Data from Mayo Lung Project for lung cancer screening

Year of monitoring	Group	Number of lung cancer deaths each year since randomization, xg(t, m) for t = 1, 2, …, m
1979 m = 7	Control	2, 7, 10, 8, 7, 6, 3
	Screened	2, 9, 7, 9, 5, 3, 2
1980 m = 8	Control	2, 7, 10, 10, 9, 8, 6, 2
	Screened	2, 9, 7, 9, 7, 10, 4, 1
1981 m = 9	Control	2, 7, 10, 13, 9, 13, 13, 10, 3
	Screened	2, 9, 7, 10, 13, 15, 11, 6, 2
1982 m = 10	Control	2, 7, 10, 13, 9, 13, 16, 15, 7, 3
	Screened	2, 9, 7, 10, 14, 22, 17, 10, 12, 5
1983 m = 11	Control	2, 7, 10, 13, 9, 14, 19, 20, 11, 5, 2
	Screened	2, 9, 7, 10, 14, 23, 20, 16, 16, 10, 2
1984 m = 12	Control	2, 7, 10, 13, 9, 14, 21, 23, 14, 9, 5, 2
	Screened	2, 9, 7, 10, 14, 23, 22, 16, 21, 18, 9, 3

Initial enrolment in 1972; year of monitoring includes data only through previous year

Figure 3.

Early reporting for the Mayo Lung Project trial involving lung cancel screening.
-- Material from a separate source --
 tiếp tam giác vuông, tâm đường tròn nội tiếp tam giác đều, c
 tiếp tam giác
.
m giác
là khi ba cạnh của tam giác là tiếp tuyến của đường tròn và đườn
Vertical dashed line indicates year of last screening ‘dif’ refers to the average estimated difference in cancer mortality between groups at year of analysis with 95% confidence interval in parentheses

DISCUSSION

Because the variability associated with postscreening noise can mask the estimated effect of screening, an early reporting rule based on postscreening noise is sensible. Postscreening noise was measured via a z-statistic. To relate the z-statistic to early reporting, a simulation was conducted that also incorporated multiple looks at the data. The simulation let us select the early reporting rules that yielded appropriate coverages of the confidence intervals for the estimated effect of screening on cancer mortality. Because of the time needed for the computer to do the calculations, it was not possible to perform a large number of simulations or random generations of data within each simulation.
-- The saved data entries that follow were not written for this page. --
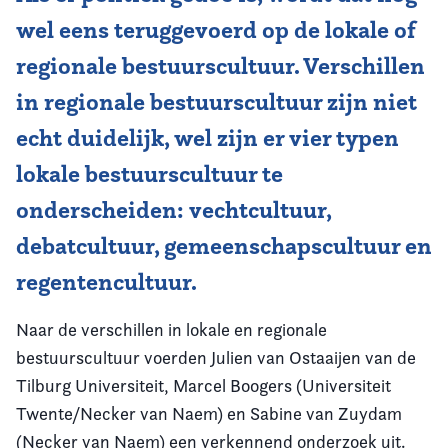
wel eens teruggevoerd op de lokale of
Vereniging
regionale bestuurscultuur. Verschillen
Contact
in regionale bestuurscultuur zijn niet
echt duidelijk, wel zijn er vier typen
lokale bestuurscultuur te
onderscheiden: vechtcultuur,
debatcultuur, gemeenschapscultuur en
regentencultuur.
Naar de verschillen in lokale en regionale
bestuurscultuur voerden Julien van Ostaaijen van de
Tilburg Universiteit, Marcel Boogers (Universiteit
Twente/Necker van Naem) en Sabine van Zuydam
(Necker van Naem) een verkennend onderzoek uit.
Risk difference is a useful statistic for reporting results of cancer screening studies because it easily allows weighing of costs and benefits. However, RR is often reported as well. Both the risk difference and RR have the desirable property (not shared by the odds ratio) that when applying the estimates to a different population there is no bias from an unobserved covariate that does not interact with treatment in its effect on outcome.⁹ We used simple formulas for the estimated risk difference or RR for subjects who would only receive screening if offered. These formulas can be viewed as approximations to formulas that incorporate estimated mortality rates from competing risks.¹⁰

In summary, the proposed early reporting rule is designed to give correct estimates and approximately correct confidence intervals for the effect of screening on cancer mortality once postscreening noise starts to have a large impact on estimation. The method is advantageous from a public policy standpoint because it can shorten the time until reporting of results, which translates into health benefits reaching the population sooner. It has been validated using data from the HIP study of breast cancer screening and the Mayo Lung Project.

APPENDIX

Recall that m is the monitoring year since the start of the study corresponding to the initial enrolment. Let n_gi denote the number of subjects in randomized group g who are enrolled in year i and let k denote the last year of enrolment. The number at risk in each group for year t after randomization is

$$r_g(t;m)=\{\begin{array}{ll}{n}_{g1}+n_{g2}+n_{g3}+\dots n_{gk},\hfill & \text{if}t\le m-k+1,\hfill \\ ⋮\hfill & \hfill \\ n_{g1}+n_{g2}+n_{g3},\hfill & \text{if}t=m-2,\hfill \\ n_{g1}+n_{g2},\hfill & \text{if}t=m-1,\hfill \\ n_{g1},\hfill & \text{if}t=m.\hfill \end{array}$$

For example in the HIP study, in the years from 1964 to 1966 the numbers entering the study were 22,036, 27,742 and 10,918, approximately equally allocated to each group. Therefore at monitoring year m = 5, the number at risk in each group was (22,036 + 27,742 + 10,918)/2 for t = 1, 2, 3; (22,036 + 27,742)/2 for t = 4; 22,036/2 for t = 5.